A Subaru lhe ofereceu um contrato de dois anos, para 1994 e 1995. Àquela altura, já com 15 anos de carreira, Sainz mostrou-se tão importante quanto o astro Colin McRae para o desempenho da marca das Plêiades no WRC – sua experiência e seu feedback em relação ao carro ajudaram a equipe a acertar o carro de forma mais eficiente.
Em 1994 Sainz foi o segundo colocado no mundial dos pilotos, perdendo seu terceiro título para Didier Auriol, seu sucessor na Toyota, na última etapa. Em 1995 o confronto foi interno – Sainz e McRae duelaram ponto a ponto até o fim da temporada, com o escocês levando a melhor no RAC Rally por apenas 36 segundos.
Carlos Sainz era bastante requisitado pelas equipes por seu estilo de pilotagem preciso, suave e sem espaço para erros – algo que era incomum na década de 1990, quando ainda se favorecia uma condução mais espetacular e acrobática.
Assim, pelos anos que se seguiram, Sainz passou pela Ford, com o Escort RS Cosworth e com o Focus RS WRC; retornou à Toyota para ajudar os japoneses a aperfeiçoar o recém-chegado Corolla hatchback; e por fim foi contratado pela Citroën, onde competiu entre 2003 e 2005 com a versão de rali do Xsara.
Embora não tenha conquistado mais títulos, Carlos Sainz permaneceu como um dos destaques da competição com uma consistência invejável, sendo vice-campeão em 1994 e 1995 pela Subaru, e em 1998 pela Toyota.
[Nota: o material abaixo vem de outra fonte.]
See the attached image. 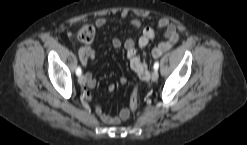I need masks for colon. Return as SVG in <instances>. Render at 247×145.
Listing matches in <instances>:
<instances>
[{
  "label": "colon",
  "mask_w": 247,
  "mask_h": 145,
  "mask_svg": "<svg viewBox=\"0 0 247 145\" xmlns=\"http://www.w3.org/2000/svg\"><path fill=\"white\" fill-rule=\"evenodd\" d=\"M94 28L92 25H84L80 28L78 32V39L82 42L89 43L93 40L94 38ZM139 106V101H138V89L135 86L132 90L131 98H130V111L131 112H136ZM126 117L129 116V111L127 110V114L125 115Z\"/></svg>",
  "instance_id": "1"
}]
</instances>
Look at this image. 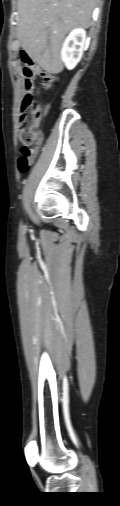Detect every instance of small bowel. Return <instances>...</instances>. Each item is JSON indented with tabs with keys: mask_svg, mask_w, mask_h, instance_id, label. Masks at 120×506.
I'll use <instances>...</instances> for the list:
<instances>
[{
	"mask_svg": "<svg viewBox=\"0 0 120 506\" xmlns=\"http://www.w3.org/2000/svg\"><path fill=\"white\" fill-rule=\"evenodd\" d=\"M32 89H33V85L29 88V91H32ZM45 110L47 111L48 107H46Z\"/></svg>",
	"mask_w": 120,
	"mask_h": 506,
	"instance_id": "obj_1",
	"label": "small bowel"
}]
</instances>
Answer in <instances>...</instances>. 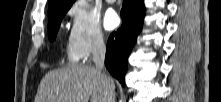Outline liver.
<instances>
[{
	"label": "liver",
	"mask_w": 221,
	"mask_h": 102,
	"mask_svg": "<svg viewBox=\"0 0 221 102\" xmlns=\"http://www.w3.org/2000/svg\"><path fill=\"white\" fill-rule=\"evenodd\" d=\"M114 82L93 66L73 65L48 72L35 102H108Z\"/></svg>",
	"instance_id": "liver-1"
}]
</instances>
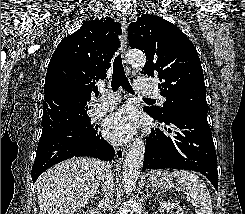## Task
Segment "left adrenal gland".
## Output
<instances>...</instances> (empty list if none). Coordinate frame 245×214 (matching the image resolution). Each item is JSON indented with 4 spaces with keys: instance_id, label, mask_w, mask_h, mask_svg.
<instances>
[{
    "instance_id": "1",
    "label": "left adrenal gland",
    "mask_w": 245,
    "mask_h": 214,
    "mask_svg": "<svg viewBox=\"0 0 245 214\" xmlns=\"http://www.w3.org/2000/svg\"><path fill=\"white\" fill-rule=\"evenodd\" d=\"M150 187V185H149V183H147V186H146V191H147V193H148V188ZM152 191H153V189H152Z\"/></svg>"
}]
</instances>
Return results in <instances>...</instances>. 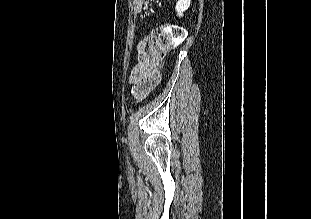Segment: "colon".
Masks as SVG:
<instances>
[{
	"mask_svg": "<svg viewBox=\"0 0 311 219\" xmlns=\"http://www.w3.org/2000/svg\"><path fill=\"white\" fill-rule=\"evenodd\" d=\"M184 38L185 30L175 24L164 25L159 32L143 37L138 46L140 64L137 70L159 76L157 64L169 49L180 44Z\"/></svg>",
	"mask_w": 311,
	"mask_h": 219,
	"instance_id": "colon-1",
	"label": "colon"
}]
</instances>
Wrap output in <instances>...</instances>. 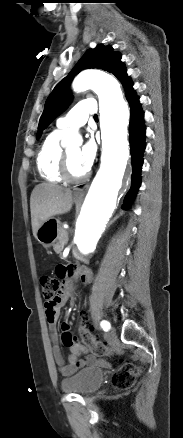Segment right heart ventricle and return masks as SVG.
Returning <instances> with one entry per match:
<instances>
[{"label": "right heart ventricle", "instance_id": "right-heart-ventricle-1", "mask_svg": "<svg viewBox=\"0 0 183 438\" xmlns=\"http://www.w3.org/2000/svg\"><path fill=\"white\" fill-rule=\"evenodd\" d=\"M62 131L55 130L43 141L37 154V168L41 177L51 183H61L59 166L62 154L60 139Z\"/></svg>", "mask_w": 183, "mask_h": 438}]
</instances>
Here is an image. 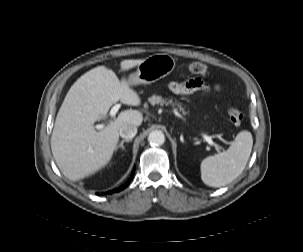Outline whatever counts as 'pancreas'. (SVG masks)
<instances>
[{"instance_id": "obj_1", "label": "pancreas", "mask_w": 303, "mask_h": 252, "mask_svg": "<svg viewBox=\"0 0 303 252\" xmlns=\"http://www.w3.org/2000/svg\"><path fill=\"white\" fill-rule=\"evenodd\" d=\"M148 101L151 105H172L173 107L177 106L178 109L184 114L186 115L187 112L184 110V108L181 106L180 103H178L177 101H173V99H167V98H163L160 95H152L151 97L148 98Z\"/></svg>"}]
</instances>
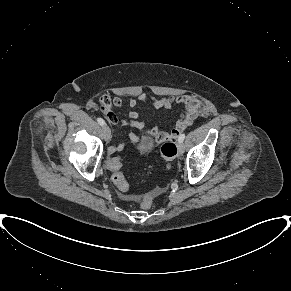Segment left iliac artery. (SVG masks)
<instances>
[{
	"label": "left iliac artery",
	"mask_w": 291,
	"mask_h": 291,
	"mask_svg": "<svg viewBox=\"0 0 291 291\" xmlns=\"http://www.w3.org/2000/svg\"><path fill=\"white\" fill-rule=\"evenodd\" d=\"M184 139H185V134L183 133V134H181V135L179 136L178 141H179V142H183Z\"/></svg>",
	"instance_id": "1"
}]
</instances>
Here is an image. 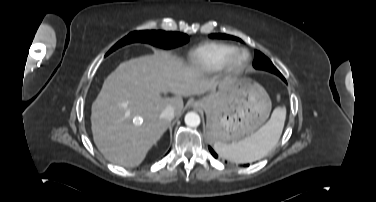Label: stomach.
I'll list each match as a JSON object with an SVG mask.
<instances>
[{
	"label": "stomach",
	"mask_w": 376,
	"mask_h": 202,
	"mask_svg": "<svg viewBox=\"0 0 376 202\" xmlns=\"http://www.w3.org/2000/svg\"><path fill=\"white\" fill-rule=\"evenodd\" d=\"M207 115L212 142H237L252 135L267 120L271 102L266 91L246 79L221 82L218 90L194 102Z\"/></svg>",
	"instance_id": "1"
}]
</instances>
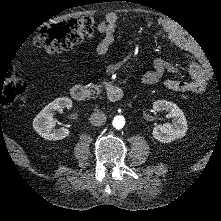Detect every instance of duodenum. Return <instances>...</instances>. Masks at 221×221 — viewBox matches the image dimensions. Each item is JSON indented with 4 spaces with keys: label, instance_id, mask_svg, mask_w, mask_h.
Wrapping results in <instances>:
<instances>
[{
    "label": "duodenum",
    "instance_id": "obj_1",
    "mask_svg": "<svg viewBox=\"0 0 221 221\" xmlns=\"http://www.w3.org/2000/svg\"><path fill=\"white\" fill-rule=\"evenodd\" d=\"M104 87L110 102L116 103L123 98V91L118 85L107 82L104 84ZM70 96L73 100L81 102L88 97V91L83 85H75L70 89Z\"/></svg>",
    "mask_w": 221,
    "mask_h": 221
}]
</instances>
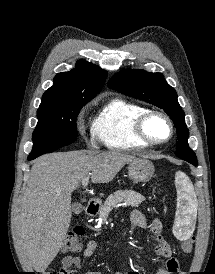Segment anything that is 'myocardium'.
<instances>
[{
	"mask_svg": "<svg viewBox=\"0 0 215 274\" xmlns=\"http://www.w3.org/2000/svg\"><path fill=\"white\" fill-rule=\"evenodd\" d=\"M155 116L161 117L162 119H164L169 126V136L166 139L161 140V141L152 139L149 136L147 129H146L147 123L149 122V120ZM134 129H135V133L139 139H141L148 145H152V146L164 145V144L168 143L174 135V124H173L172 119L166 113H164L162 111H158V110H147L144 113H142L137 118V120L135 122Z\"/></svg>",
	"mask_w": 215,
	"mask_h": 274,
	"instance_id": "1",
	"label": "myocardium"
}]
</instances>
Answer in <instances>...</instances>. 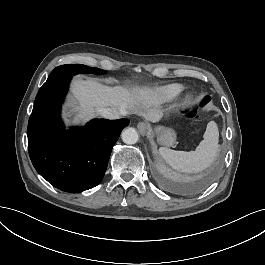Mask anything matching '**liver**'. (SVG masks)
<instances>
[{"label":"liver","instance_id":"liver-1","mask_svg":"<svg viewBox=\"0 0 265 265\" xmlns=\"http://www.w3.org/2000/svg\"><path fill=\"white\" fill-rule=\"evenodd\" d=\"M71 92L78 102V105L73 106L72 109L73 112H77L73 123H78L79 119L86 122L100 113V109L107 107L119 112L123 110L135 112L151 122L159 121L163 115V112L157 108L149 109L147 113L136 110V101L143 100L150 92L147 88L130 91L123 86H105L91 78L87 80L77 78L72 82ZM160 103V97H154L153 104L157 106Z\"/></svg>","mask_w":265,"mask_h":265}]
</instances>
Ele também conquistou cinco terceiros lugares – quatro vezes com a Ford (1996, 1997, 2000 e 2002) e uma vez com a Citroën (2002).
Ao longo de sua carreira no WRC, Carlos Sainz conquistou o recorde de largadas no campeonato – foram 196 no total — uma marca que só foi superada em 2019 pelo finlandês Jari-Matti Latvala, o atual recordista com 210 largadas.
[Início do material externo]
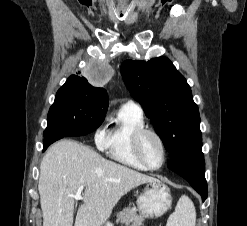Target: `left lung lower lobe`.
Returning <instances> with one entry per match:
<instances>
[{
	"instance_id": "left-lung-lower-lobe-1",
	"label": "left lung lower lobe",
	"mask_w": 247,
	"mask_h": 226,
	"mask_svg": "<svg viewBox=\"0 0 247 226\" xmlns=\"http://www.w3.org/2000/svg\"><path fill=\"white\" fill-rule=\"evenodd\" d=\"M168 168L186 179L201 195L202 201L207 198L204 155L200 149L171 158Z\"/></svg>"
}]
</instances>
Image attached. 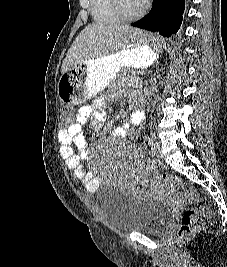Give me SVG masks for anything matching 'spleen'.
Wrapping results in <instances>:
<instances>
[{
  "label": "spleen",
  "mask_w": 227,
  "mask_h": 267,
  "mask_svg": "<svg viewBox=\"0 0 227 267\" xmlns=\"http://www.w3.org/2000/svg\"><path fill=\"white\" fill-rule=\"evenodd\" d=\"M156 31H145V33H132L133 43H145L146 47H154L156 55H165V46H160V38H154Z\"/></svg>",
  "instance_id": "3e777b00"
}]
</instances>
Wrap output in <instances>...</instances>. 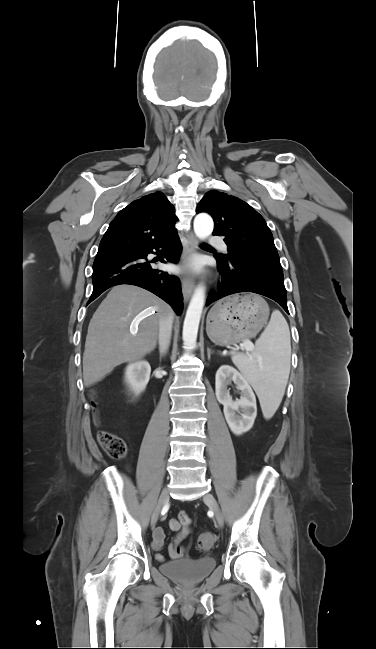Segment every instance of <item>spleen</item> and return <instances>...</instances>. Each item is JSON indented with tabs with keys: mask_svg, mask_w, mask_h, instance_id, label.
I'll return each mask as SVG.
<instances>
[{
	"mask_svg": "<svg viewBox=\"0 0 376 649\" xmlns=\"http://www.w3.org/2000/svg\"><path fill=\"white\" fill-rule=\"evenodd\" d=\"M291 342L289 326L279 310L255 343V353L232 355L234 365L259 396L265 418H271L284 396L290 373Z\"/></svg>",
	"mask_w": 376,
	"mask_h": 649,
	"instance_id": "spleen-1",
	"label": "spleen"
}]
</instances>
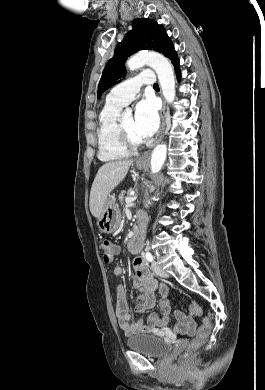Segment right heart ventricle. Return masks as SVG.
I'll return each mask as SVG.
<instances>
[{
    "instance_id": "right-heart-ventricle-1",
    "label": "right heart ventricle",
    "mask_w": 265,
    "mask_h": 390,
    "mask_svg": "<svg viewBox=\"0 0 265 390\" xmlns=\"http://www.w3.org/2000/svg\"><path fill=\"white\" fill-rule=\"evenodd\" d=\"M122 106L106 102L99 114L97 130L98 157L105 162L119 161L129 156L118 135V117Z\"/></svg>"
}]
</instances>
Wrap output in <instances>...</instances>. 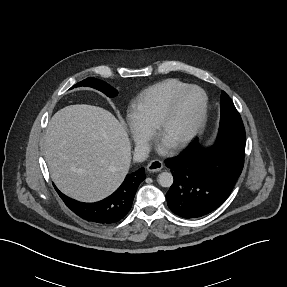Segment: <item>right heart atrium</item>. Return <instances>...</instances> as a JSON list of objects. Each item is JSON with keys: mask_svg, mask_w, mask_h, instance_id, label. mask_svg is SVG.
<instances>
[{"mask_svg": "<svg viewBox=\"0 0 287 287\" xmlns=\"http://www.w3.org/2000/svg\"><path fill=\"white\" fill-rule=\"evenodd\" d=\"M128 126L136 142L146 143L149 140L150 132L140 127L131 116L128 118Z\"/></svg>", "mask_w": 287, "mask_h": 287, "instance_id": "obj_1", "label": "right heart atrium"}]
</instances>
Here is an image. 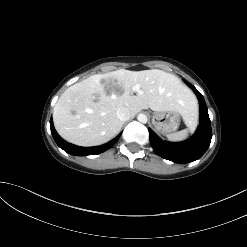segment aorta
Masks as SVG:
<instances>
[{
    "label": "aorta",
    "instance_id": "aorta-1",
    "mask_svg": "<svg viewBox=\"0 0 247 247\" xmlns=\"http://www.w3.org/2000/svg\"><path fill=\"white\" fill-rule=\"evenodd\" d=\"M137 120L140 122V123H147V121H148V118H147V116L145 115V114H139L138 116H137Z\"/></svg>",
    "mask_w": 247,
    "mask_h": 247
}]
</instances>
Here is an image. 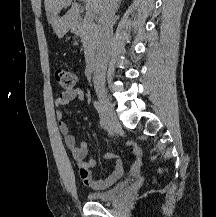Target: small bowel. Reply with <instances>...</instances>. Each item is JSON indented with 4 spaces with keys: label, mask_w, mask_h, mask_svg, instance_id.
Returning <instances> with one entry per match:
<instances>
[{
    "label": "small bowel",
    "mask_w": 216,
    "mask_h": 217,
    "mask_svg": "<svg viewBox=\"0 0 216 217\" xmlns=\"http://www.w3.org/2000/svg\"><path fill=\"white\" fill-rule=\"evenodd\" d=\"M86 97V92L83 88L76 87L72 90L62 91L55 100L57 108L66 106L73 101H81ZM57 124L58 130L63 137L64 145L75 160L82 181L87 186L93 189H103L112 186L116 183L124 174V162L123 159L113 153H105L104 157L108 160H114L111 171L104 177L95 178L91 172V168L95 166L96 161L94 159L86 160L89 147L86 141H82L79 144L76 142L75 137L70 133L67 123L63 119V114L60 109L57 110ZM129 149L133 155V161L130 167L129 174L135 176L141 169L142 162L140 158V150L135 143L129 144Z\"/></svg>",
    "instance_id": "obj_1"
}]
</instances>
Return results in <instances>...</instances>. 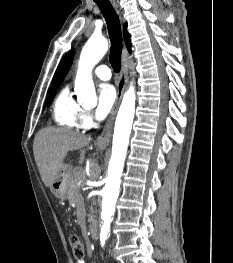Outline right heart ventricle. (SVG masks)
Returning <instances> with one entry per match:
<instances>
[{
	"mask_svg": "<svg viewBox=\"0 0 233 263\" xmlns=\"http://www.w3.org/2000/svg\"><path fill=\"white\" fill-rule=\"evenodd\" d=\"M81 105L73 98L68 87L63 88L55 99L53 117L57 124L78 129L81 128L79 117Z\"/></svg>",
	"mask_w": 233,
	"mask_h": 263,
	"instance_id": "right-heart-ventricle-1",
	"label": "right heart ventricle"
}]
</instances>
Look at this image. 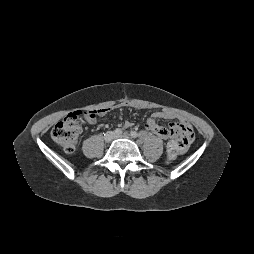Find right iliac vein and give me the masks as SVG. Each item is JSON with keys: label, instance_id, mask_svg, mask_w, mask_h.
I'll list each match as a JSON object with an SVG mask.
<instances>
[{"label": "right iliac vein", "instance_id": "obj_1", "mask_svg": "<svg viewBox=\"0 0 254 254\" xmlns=\"http://www.w3.org/2000/svg\"><path fill=\"white\" fill-rule=\"evenodd\" d=\"M114 137H115L114 132L109 131V132H107V133L105 134L104 139H105L106 142H110V141L113 140Z\"/></svg>", "mask_w": 254, "mask_h": 254}]
</instances>
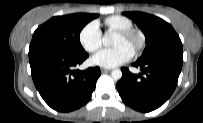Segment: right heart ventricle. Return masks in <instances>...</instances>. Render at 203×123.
Returning <instances> with one entry per match:
<instances>
[{"label": "right heart ventricle", "mask_w": 203, "mask_h": 123, "mask_svg": "<svg viewBox=\"0 0 203 123\" xmlns=\"http://www.w3.org/2000/svg\"><path fill=\"white\" fill-rule=\"evenodd\" d=\"M105 25L109 30L119 31L133 28V23L127 17L121 15H113L105 19Z\"/></svg>", "instance_id": "1"}]
</instances>
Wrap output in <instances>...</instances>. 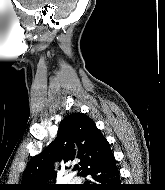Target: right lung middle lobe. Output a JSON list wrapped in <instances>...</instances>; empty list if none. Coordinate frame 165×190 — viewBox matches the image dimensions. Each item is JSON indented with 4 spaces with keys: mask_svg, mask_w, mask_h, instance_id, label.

Carlos Sainz deixou o Mundial de Rali em 2005, depois de 26 temporadas, dois títulos de pilotos, quatro vice-campeonatos e cinco terceiros lugares, além de participar da campanha de cinco títulos de construtores (Toyota, Subaru e Citroën).
E se você acha que ele se aposentou e foi cuidar da carreira do filho, Carlos Sainz Jr., está redondamente enganado: em 2006 mesmo ele ingressou na equipe da Volkswagen para disputar o Rali Dakar, iniciando uma sequência de 19 participações quase consecutivas — ele ficou fora em 2012, somente. E de um campeão do WRC não poderíamos esperar nada menos que múltiplas vitórias nos carros do Dakar: Sainz venceu em 2008 e 2010 pela Volkswagen, em 2018 pela Peugeot, em 2019 pela Mini e agora, em 2024, pela Audi — prestes a completar 62 anos. O que poderá parar Carlos Sainz?